Mengingat begitu penting sifat istiqamah ini kita miliki, maka setiap kita harus berusaha untuk menumbuhkannya ke dalam jiwa kita masing-masing. Paling kurang ada empat hal yang harus ditempuh agar dapat menjadi Ahlul-istiqamah. Pertama, al-Wa'yu wa al-fahmu as-Shahih, untuk mencapai derajat istiqamah yang optimal dan berdaya guna, maka pemahaman ajaran Islam secara sempurna menjadi mutlak. Muslim yang memahami ajaran agamanya dengan baik tidak akan goyah dan bimbang menjalani kehidupannya di dunia ini, bahkan ia akan tetap tegar (istiqamah) menghadapi badai godaan sedahsyat apapun yang setiap saat mengancam dirinya.
Kedua, at-Taqarrub wa al-Muraqabah, kedua hal ini sangat penting, mengingat apabila seorang muslim sudah merasa dekat dengan Allah, kemanapun ia pergi, dimanapun ia berada dan bagaimanapun situasi dan kondisinya, dengan keyakinan penuh ia akan selalu merasa diawasi dan dilihat oleh Allah swt. sehingga ia tidak lagi berani berbuat sesuatu yang menyimpang dari jalan-Nya. (QS.2:235).
Ketiga, Mulaazamat as-Shalihin, yakni selalu berusaha bergaul dengan orang-orang yang shaleh. Kenyataannya, memang banyak orang yang semula baik, berubah menjadi tidak baik, salah satunya karena pengaruh pergaulannya dengan orang-orang yang berperilaku tidak benar tersebut. Oleh sebab itu, Rasulullah saw mengingatkan dalam salah satu hadisnya agar kita memperhatikan kepada siapa orang itu bergaul akrab. Sabdanya, "Seseorang itu mengikuti agama kawannya, karena itu perhatikanlah kepada siapa orang itu berkawan".(HR. Tirmidzi).

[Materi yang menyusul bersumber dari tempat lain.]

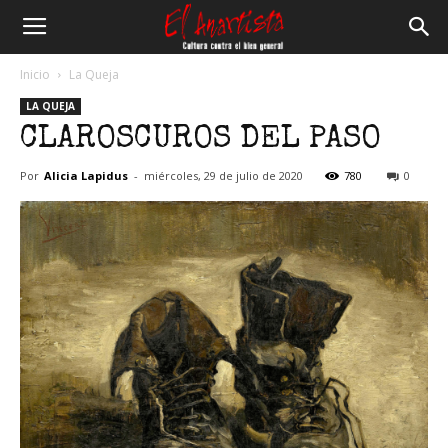
El
Inicio
La Queja
LA QUEJA
Anartista
CLAROSCUROS DEL PASO
Por
Alicia Lapidus
-
miércoles, 29 de julio de 2020
780
0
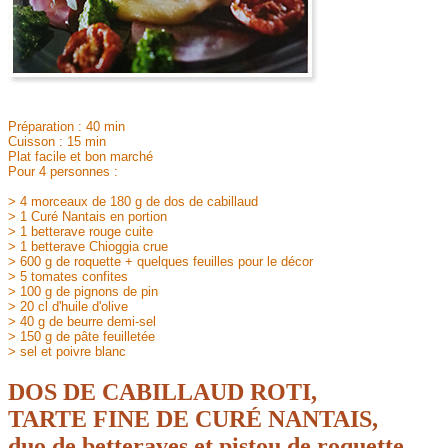
Préparation : 40 min
Cuisson : 15 min
Plat facile et bon marché
Pour 4 personnes :
> 4 morceaux de 180 g de dos de cabillaud
> 1 Curé Nantais en portion
> 1 betterave rouge cuite
> 1 betterave Chioggia crue
> 600 g de roquette + quelques feuilles pour le décor
> 5 tomates confites
> 100 g de pignons de pin
> 20 cl d'huile d'olive
> 40 g de beurre demi-sel
> 150 g de pâte feuilletée
> sel et poivre blanc
DOS DE CABILLAUD ROTI,
TARTE FINE DE CURÉ NANTAIS,
duo de betteraves et pistou de roquette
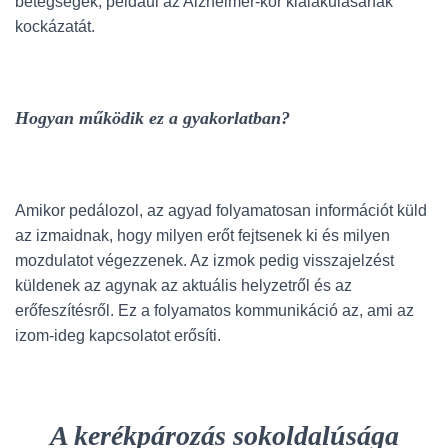
betegségek, például az Alzheimer-kór kialakulásának
kockázatát.
Hogyan működik ez a gyakorlatban?
Amikor pedálozol, az agyad folyamatosan információt küld
az izmaidnak, hogy milyen erőt fejtsenek ki és milyen
mozdulatot végezzenek. Az izmok pedig visszajelzést
küldenek az agynak az aktuális helyzetről és az
erőfeszítésről. Ez a folyamatos kommunikáció az, ami az
izom-ideg kapcsolatot erősíti.
A kerékpározás sokoldalúsága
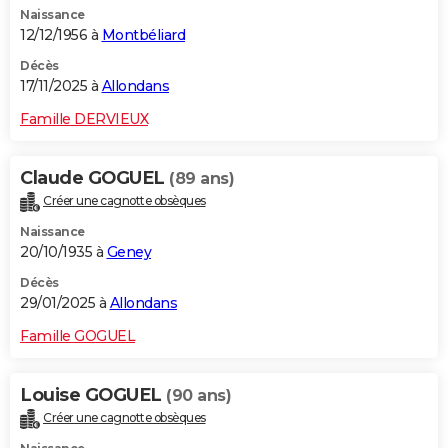
Naissance
City break
Voyage de noces
Climat
Destinations
Voyage nature
Forum
+
PHOTO
12/12/1956 à
Montbéliard
GUIDES D'ACHAT
Décès
17/11/2025 à
Allondans
BONS PLANS
Famille DERVIEUX
CARTE DE VOEUX
Claude GOGUEL
(89 ans)
Carte Bonne année
Carte Pâques
Carte de Noël
Carte Saint-Valentin
Carte d'anniversaire
DICTIONNAIRE
Créer une cagnotte obsèques
Biographies
Expressions
Dictionnaire
Citations
Proverbes
PROGRAMME TV
Naissance
20/10/1935 à
Geney
COPAINS D'AVANT
Décès
29/01/2025 à
Allondans
Se connecter
Collèges
Universités
Service militaire
S'inscrire
Lycées
Primaires
Entreprises
Avis de recherche
AVIS DE DÉCÈS
Famille GOGUEL
FORUM
Lifestyle
Sport
Television
Cinema
Bricolage
Culture
Auto
Voyage
Louise GOGUEL
(90 ans)
Créer une cagnotte obsèques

Di dalam Alqur'an, Allah swt mengemukakan penyesalan orang-orang yang mendapat celaka di akhirat akibat pergaulannya dengan orang yang tidak baik. Allah berfirman: "Kecelakaan besarlah bagiku; kiranya aku (dulu) tidak menjadikan si fulan itu teman akrab(ku)".(QS.25:28).

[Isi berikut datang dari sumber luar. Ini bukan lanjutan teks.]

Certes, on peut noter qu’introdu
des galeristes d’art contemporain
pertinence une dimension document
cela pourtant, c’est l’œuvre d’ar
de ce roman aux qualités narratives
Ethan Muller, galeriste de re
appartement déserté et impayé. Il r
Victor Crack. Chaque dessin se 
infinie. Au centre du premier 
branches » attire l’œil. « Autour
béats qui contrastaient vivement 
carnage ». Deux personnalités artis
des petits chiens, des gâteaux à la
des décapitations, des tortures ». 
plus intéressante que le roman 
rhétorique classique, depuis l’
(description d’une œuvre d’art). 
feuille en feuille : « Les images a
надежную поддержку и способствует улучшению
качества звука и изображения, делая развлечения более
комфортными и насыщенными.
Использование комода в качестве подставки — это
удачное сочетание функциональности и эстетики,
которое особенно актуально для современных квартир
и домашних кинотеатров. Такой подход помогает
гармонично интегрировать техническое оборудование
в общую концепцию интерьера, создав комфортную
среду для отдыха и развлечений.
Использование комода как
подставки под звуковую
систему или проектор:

Keempat, al-Muhasabah wa al-Mujahadah. Setiap pribadi muslim harus mengetahui bahwa musuh utama dirinya, tak lain adalah hawa nafsunya sendiri yang memang memiliki tabiat selalu condong kepada kejahatan dan perbuatan dosa.(QS.12:53).
Sebab itulah, setiap muslim seyogyanya senantiasa mengadakan introspeksi diri (muhasabah an-nafs) terhadap apa-apa yang telah dikerjakan dan diamalkannya agar ia dapat mengontrol hawa nafsunya tersebut setiap saat.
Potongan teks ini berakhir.